Ancak Siyonistlerin gözünden kaçan şey, bu temelde ve Siyonist rejimin yeni savunma stratejisinin yanı sıra füzesavar savunma sistemlerinin yeteneklerinin anlaşılmasıyla İran ve direniş cephesinin yeni tehditlerini buna göre tasarlama yeteneğiydi. İran İslam Cumhuriyeti ve buna bağlı olarak direniş cephesi, silah kullanma taktik ve tekniklerinde değişiklik yapmanın yanı sıra, füzesavar ve savunma kalkanlarını geçebilecek yeni silahlar geliştirme ve yapma sürecini de başlattılar.
İlk kez Peygamberi Azam-17 tatbikatında ortaya çıkan eski füzelerin manevra kabiliyetine sahip savaş başlıkları ile donatılması meselesi ve ardından hipersonik hızlı savaş başlıkları ile donatılmış füzelerin tasarım ve üretiminin temeli bu yöndeydi.
Öte yandan intihar drone'larının ve mikro hava araçlarının özellikle kara muharebesi alanında ve düşmanın taktik seviyelerindeki çatışmalarda kullanılması, İran'ın ve direniş cephesinin yeni stratejisinin bir başka parçası oldu.
Direniş cephesinin yanı sıra bu strateji diğer savaşlarda da kendini kanıtladı. Öyle ki artık mikro hava araçları ve manevra kabiliyetine sahip balistik füzeler savunma sistemleri için ciddi bir meydan okuma haline geldi ve bazen bu hava savunma sistemlerin kendisi de onların avı haline geliyor.
Aslında füze harp başlığının yüksek hızı ve manevra kabiliyeti, füzesavar sistemlerinin saldıran füzeyi önleyememesine ve imha edememesine neden olan iki önemli faktördür ve bu konu tüm dünya ordularının dikkatini çeken önemli bir konudur. Şu ana kadar bu sorunu çözebilecek savunma sistemi tasarlanamadı. Elbette Fransa yakın zamanda hipersonik füzelerle baş edecek bir sistem tasarlamaya başladı ancak bu sistem henüz araştırma ve geliştirme aşamasındadır ve faaliyete geçmeden önce kat etmesi gereken uzun bir yol var.
Öte yandan mevcut durumda ve gerçekte yaklaşık 2000 kilometre mesafeden yalnızca bir füze ateşlenmesiyle ve İsrail sistemleri, Kızıldeniz'deki Amerikan filosunun ve diğer müttefiklerin yardımıyla, onu durdurmak için yeterli zamana sahip olduğu halde bu füze Tel Aviv'e başarılı bir şekilde iniyor.
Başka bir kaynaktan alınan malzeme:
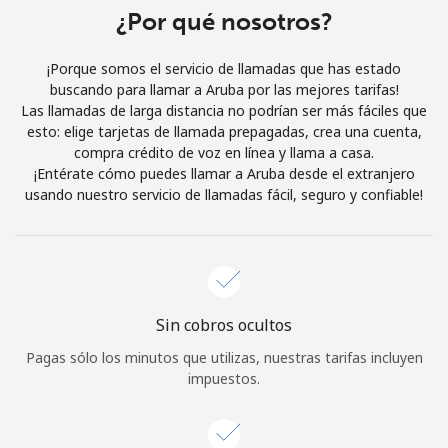
Al abrir una cuenta en este sitio web, estoy de acuerdo con
¿Por qué nosotros?
estos
Términos y condiciones.
¡Porque somos el servicio de llamadas que has estado
buscando para llamar a Aruba por las mejores tarifas!
Únete
Las llamadas de larga distancia no podrían ser más fáciles que
esto: elige tarjetas de llamada prepagadas, crea una cuenta,
compra crédito de voz en línea y llama a casa.
¡Entérate cómo puedes llamar a Aruba desde el extranjero
usando nuestro servicio de llamadas fácil, seguro y confiable!
¡Hola!
Inicia sesión o
REGÍSTRATE →
Sin cobros ocultos
Pagas sólo los minutos que utilizas, nuestras tarifas incluyen
impuestos.
¿Olvidaste tu contraseña? →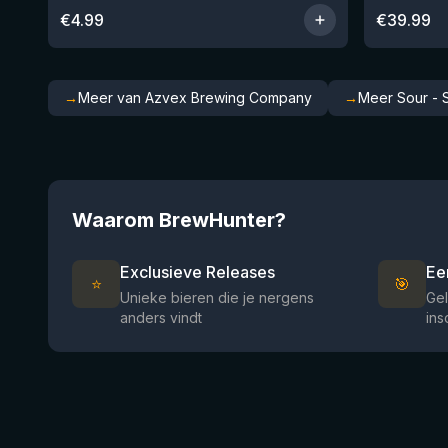
€
4.99
€
39.99
→
Meer van Azvex Brewing Company
→
Meer Sour - S
Waarom BrewHunter?
Exclusieve Releases
Ee
⭐
🎯
Unieke bieren die je nergens
Gel
anders vindt
ins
Bu İsrail'in savunma yapısının yalnızca eski tehditlere ve temel Filistin roketlerine yanıt verebileceğini, yeni tehditlere karşı ise hiçbir şey yapamayacağını gösteriyor.
Böyle bir durumda rejim çok sayıda füze saldırısıyla karşı karşıya kalırsa mutlaka sonuçları onları uzun süre etkileyecek bir hasara uğrayacaktır.
Bu arada Siyonist rejim 2022 yılında ordusuna yaklaşık 23 milyar dolar, yani İran'ın petrol gelirinin yaklaşık %80’si kadar bir harcama yaptı. Ancak bunun karşısında İran ve direniş cephesi İsrail savunmasını aşmayı başardı ve ayrıca İsrail’in Amerika hava savunmasını konuşlandırmasına da sebep oldu.